Sabela Gayo, S.H., M.H., Ph.D., CPL., CPCLE., ACIArb., CPM., CPrM., CPC., CPA., CPArb selaku Presiden Dewan Sengketa Indonesia (DSI) mendorong terwujudnya sistem Alternatif Penyelesaian Sengketa (APS) yang benar – benar mapan, independen, imparsial, kompeten, profesional dan berintegritas.

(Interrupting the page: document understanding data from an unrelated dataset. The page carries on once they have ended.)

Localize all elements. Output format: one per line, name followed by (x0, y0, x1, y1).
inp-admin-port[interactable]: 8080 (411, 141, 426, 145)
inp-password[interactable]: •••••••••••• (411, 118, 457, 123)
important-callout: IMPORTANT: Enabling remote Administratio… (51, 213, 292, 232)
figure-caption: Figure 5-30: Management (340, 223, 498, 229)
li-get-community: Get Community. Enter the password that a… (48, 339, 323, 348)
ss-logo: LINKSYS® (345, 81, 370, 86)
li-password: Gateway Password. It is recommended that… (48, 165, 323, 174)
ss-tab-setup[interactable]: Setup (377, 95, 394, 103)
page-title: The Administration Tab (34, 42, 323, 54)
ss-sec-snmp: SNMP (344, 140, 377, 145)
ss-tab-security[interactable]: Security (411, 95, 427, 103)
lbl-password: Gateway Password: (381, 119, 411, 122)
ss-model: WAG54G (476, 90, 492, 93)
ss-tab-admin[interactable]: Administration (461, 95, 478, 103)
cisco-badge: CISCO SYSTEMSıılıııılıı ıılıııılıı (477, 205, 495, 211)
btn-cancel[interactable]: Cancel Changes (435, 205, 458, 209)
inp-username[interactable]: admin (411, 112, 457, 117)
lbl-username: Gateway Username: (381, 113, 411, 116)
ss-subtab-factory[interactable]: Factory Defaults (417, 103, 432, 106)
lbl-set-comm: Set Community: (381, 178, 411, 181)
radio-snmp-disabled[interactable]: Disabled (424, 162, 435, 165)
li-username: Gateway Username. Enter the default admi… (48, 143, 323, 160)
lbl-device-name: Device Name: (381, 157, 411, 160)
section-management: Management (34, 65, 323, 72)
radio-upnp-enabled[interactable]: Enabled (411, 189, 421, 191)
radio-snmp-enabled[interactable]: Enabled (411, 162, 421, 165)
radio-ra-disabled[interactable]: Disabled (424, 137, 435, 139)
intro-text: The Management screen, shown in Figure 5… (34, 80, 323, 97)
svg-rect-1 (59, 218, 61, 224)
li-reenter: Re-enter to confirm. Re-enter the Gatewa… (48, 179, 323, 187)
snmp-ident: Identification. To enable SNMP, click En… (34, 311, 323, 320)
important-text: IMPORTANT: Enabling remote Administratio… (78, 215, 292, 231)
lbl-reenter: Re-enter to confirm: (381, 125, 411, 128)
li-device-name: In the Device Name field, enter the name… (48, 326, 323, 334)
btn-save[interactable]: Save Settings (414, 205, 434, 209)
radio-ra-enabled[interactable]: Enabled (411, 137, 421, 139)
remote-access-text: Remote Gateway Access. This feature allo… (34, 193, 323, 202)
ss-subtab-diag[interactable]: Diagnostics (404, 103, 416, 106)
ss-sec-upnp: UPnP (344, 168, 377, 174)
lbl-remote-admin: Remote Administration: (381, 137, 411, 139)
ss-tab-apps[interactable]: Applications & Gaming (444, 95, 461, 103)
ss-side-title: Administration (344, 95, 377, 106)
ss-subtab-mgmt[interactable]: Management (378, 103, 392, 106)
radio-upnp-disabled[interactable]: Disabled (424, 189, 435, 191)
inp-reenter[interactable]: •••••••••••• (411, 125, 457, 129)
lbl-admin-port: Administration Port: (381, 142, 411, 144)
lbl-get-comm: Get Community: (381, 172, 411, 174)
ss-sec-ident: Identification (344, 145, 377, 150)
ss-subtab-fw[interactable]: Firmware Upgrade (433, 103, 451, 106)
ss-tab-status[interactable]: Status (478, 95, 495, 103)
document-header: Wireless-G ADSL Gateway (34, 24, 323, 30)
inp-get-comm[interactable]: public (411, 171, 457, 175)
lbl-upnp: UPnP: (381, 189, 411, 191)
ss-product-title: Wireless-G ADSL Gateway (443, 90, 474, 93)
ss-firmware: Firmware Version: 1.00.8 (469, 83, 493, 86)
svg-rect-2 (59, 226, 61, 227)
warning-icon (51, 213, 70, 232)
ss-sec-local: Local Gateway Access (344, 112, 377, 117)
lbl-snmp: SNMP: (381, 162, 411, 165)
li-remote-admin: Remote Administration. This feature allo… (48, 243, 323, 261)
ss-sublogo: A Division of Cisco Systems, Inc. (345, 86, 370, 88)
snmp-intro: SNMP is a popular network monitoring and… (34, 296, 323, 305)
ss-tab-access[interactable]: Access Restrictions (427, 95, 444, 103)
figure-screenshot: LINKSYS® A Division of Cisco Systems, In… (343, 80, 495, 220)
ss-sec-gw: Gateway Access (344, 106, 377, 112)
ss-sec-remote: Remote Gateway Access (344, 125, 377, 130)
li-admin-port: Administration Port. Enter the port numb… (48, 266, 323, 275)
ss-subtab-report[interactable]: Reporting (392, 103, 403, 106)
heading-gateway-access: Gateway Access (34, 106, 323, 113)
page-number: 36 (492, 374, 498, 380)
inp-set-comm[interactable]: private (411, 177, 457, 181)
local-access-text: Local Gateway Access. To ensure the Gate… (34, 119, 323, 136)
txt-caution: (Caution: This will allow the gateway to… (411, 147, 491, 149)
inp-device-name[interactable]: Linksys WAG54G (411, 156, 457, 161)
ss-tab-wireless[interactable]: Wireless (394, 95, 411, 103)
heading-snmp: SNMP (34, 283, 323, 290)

Menurutnya, “Salah satu keuntungan bagi para pihak dalam menggunakan instrumen Dewan Sengketa Indonesia (DSI) sebagai lembaga yang memfasilitasi penyelesaian sengketa yang sedang di hadapi oleh para pihak adalah para pihak akan di fasilitasi oleh Mediator / Konsiliator / Ajudikator / Arbiter yang benar – benar Independen, Imparsial, Kompeten, Profesional dan Berintegritas. Dan itu adalah komitmen dan cita – cita yang ingin di capai oleh Dewan Sengketa Indonesia (DSI),” ucapnya
“Dewan Sengketa Indonesia (DSI) juga berharap melalui Pelaksanaan INDONESIA DISPUTE BOARD FORUM 2023 ke-2 pada tanggal 3 – 5 Maret 2023 ini dapat mengakomodir kepentingan para Mediator / Konsiliator / Ajudikator / Arbiter yang bernaung di Dewan Sengketa Indonesia (DSI) agar dapat memberikan pelayanan hukum terbaiknya ketika para pihak mengajukan permohonan penyelesaian sengketa melalui Dewan Sengketa Indonesia (DSI),” kata Sabela.
INDONESIA DISPUTE BOARD FORUM 2023 pada tahun 2023 ini akan mengusung tema “Restorative Justice: dari Pengalaman Aceh untuk Indonesia”.
“Semoga dengan telah terlaksananya INDONESIA DISPUTE BOARD FORUM 2023 ke-2 Dewan Sengketa Indonesia (DSI) dapat semakin berkontribusi dalam mendorong penguatan penggunaan instrumen Dewan Sengketa (Dispute Board) di semua sektor kehidupan hukum masyarakat Indonesia,” tandasnya.